According to my buddy the military is buying up a lot of ammo. I'm sure our recently elected president's stance on guns has affected the quantity of available ammunition due to the concerned public. I've checked online sites and a good bit of them are out of stock with the popular rounds you've mentioned.


----------



## helodriver (Aug 1, 2009)

The U.S. military has its own ammunition supplier. So could it then be a shortage of raw materials for the other ammunition producers - I doubt it. I'm afraid this shortage is because of us, the consumers, buying it up as soon as it shows up and hoarding it. Every gun forum has an ammo section that immediately notifies us when ammo shows up somewhere, especially available on line. And we all immediately swoop down and scarf it up. It has recently been proven than our different "linked" social networks can rally people, and get information out, more rapidly every day. Not the case even 5 years ago. Wrt .380, there has never been such a proliferation of .380 handguns available - how many new .380's have shown up in the last 2 year. And more .380 handguns equals less .380 ammo available because I think that ammo producers were caught off guard and still haven't caught up.


----------



## bruce333 (Sep 1, 2006)

http://www.officer.com/web/online/Operations-and-Tactics/Ammunition-Shortage-Report--Pt-1/3$50622


----------



## Gunners_Mate (Feb 17, 2010)

^^^ looking forward to part 2


----------



## hideit (Oct 3, 2007)

maybe the military has their own supplier but don't trust obama
think of the federal agencies, homeland security, fbi etc., and the police agencies...
just wonder if they got monies out of that big funding bill and elsewhere to stock up their supplies to the fullest
also they could make their officers practice more and qualify more often - thus needing more ammo


----------



## PythonGuy (Nov 6, 2009)

RavynX said:


> According to my buddy the military is buying up a lot of ammo. I'm sure our recently elected president's stance on guns has affected the quantity of available ammunition due to the concerned public. I've checked online sites and a good bit of them are out of stock with the popular rounds you've mentioned.


Stick with facts, there has been NO stopping of ammo production due to any political law, bill, or pressure.


----------



## bruce333 (Sep 1, 2006)

PythonGuy said:


> RavynX said:
> 
> 
> > According to my buddy the military is buying up a lot of ammo.
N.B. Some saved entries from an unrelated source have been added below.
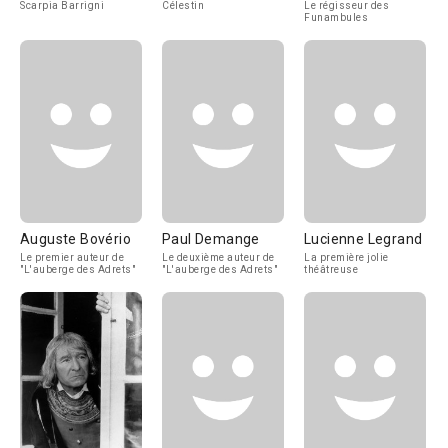
Scarpia Barrigni
Célestin
Le régisseur des
Funambules
Auguste Bovério
Paul Demange
Lucienne Legrand
Le premier auteur de
Le deuxième auteur de
La première jolie
"L'auberge des Adrets"
"L'auberge des Adrets"
théâtreuse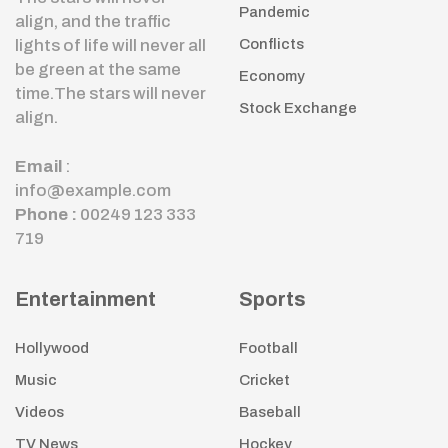
Pandemic
align, and the traffic
lights of life will never all
Conflicts
be green at the same
Economy
time.The stars will never
Stock Exchange
align.
Email
:
info@example.com
Phone :
00249 123 333
719
Entertainment
Sports
Hollywood
Football
Music
Cricket
Videos
Baseball
TV News
Hockey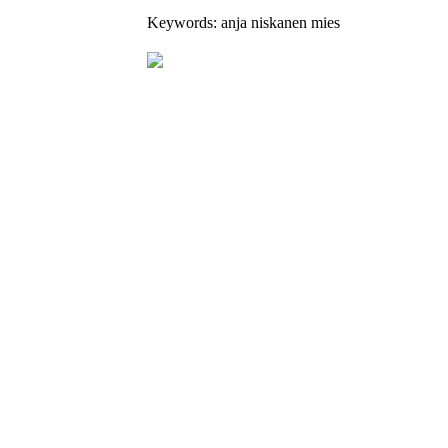
Keywords: anja niskanen mies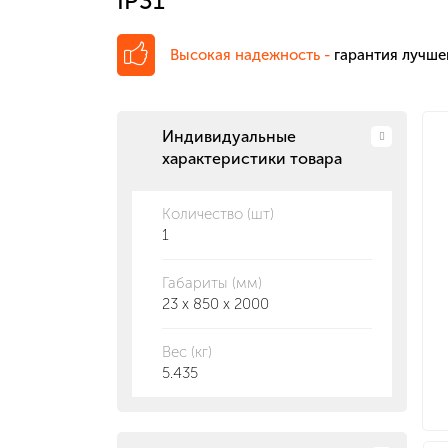
IP31
Высокая надежность -
гарантия лучше
Индивидуальные
характеристики товара
Количество (шт)
1
Габариты (мм)
23 x 850 x 2000
Вес (кг)
5.435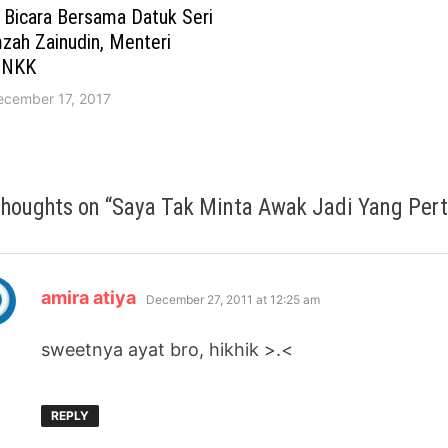
 Bicara Bersama Datuk Seri
zah Zainudin, Menteri
DNKK
ecember 17, 2017
thoughts on “
Saya Tak Minta Awak Jadi Yang Per
says:
amira atiya
December 27, 2011 at 12:25 am
sweetnya ayat bro, hikhik >.<
REPLY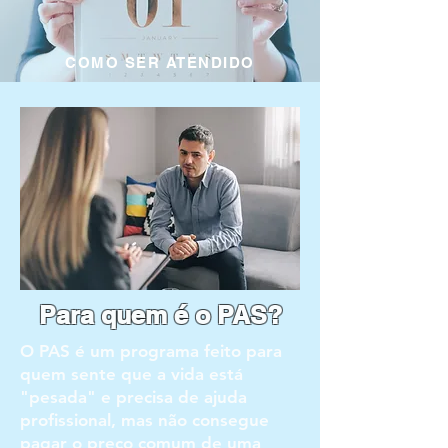
COMO SER ATENDIDO
Para quem é o PAS?
O PAS é um programa feito para
quem sente que a vida está
"pesada" e precisa de ajuda
profissional, mas não consegue
pagar o preço comum de uma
I'm sure our recently elected president's stance on guns has affected the quantity of available ammunition due to the concerned public. I've checked online sites and a good bit of them are out of stock with the popular rounds you've mentioned.
> ...


I don't think that was his point. He didn't imply that production was stopped. People panicked when Obama was elected in fear that ammunition would be more heavily taxed or otherwise regulated.


----------



## bruce333 (Sep 1, 2006)

moved reports of ammo sightings here: http://www.handgunforum.net/showthread.php?t=18776

Let's try to keep this thread about_ why_ stores are out, not where it is in stock.


----------



## jeffreybehr (Feb 10, 2009)

helodriver said:


> The U.S. military has its own ammunition supplier.


The military may well have a plant--Lake City?--from which they get ALL the production, but they buy a lot from commercial manufacturers.

Here http://www.sierrabullets.com/why_cant_I_find_Sierra_Bullets.html is Sierra's statement about bullet shortages.

And oldguy, ammoengine indicates .380ACP is in stock in several places. http://www.ammoengine.com/find/ammo/.380_ACP


----------



## hideit (Oct 3, 2007)

thanks bruce333
we the customers caused the first shortage
I believe the continuing shortage is due to others TBD that are also stockpiling


----------



## MorganOverlook (May 4, 2010)

Someone told me that since .380 is basically 9 mm (short) or 9 mm Kurz, the resources are going to make 9 mm Parabellum. I don't know if that's true or not, but since so many law enforcement and other government agencies use 9 mm Parabellum, it made since at the time.


----------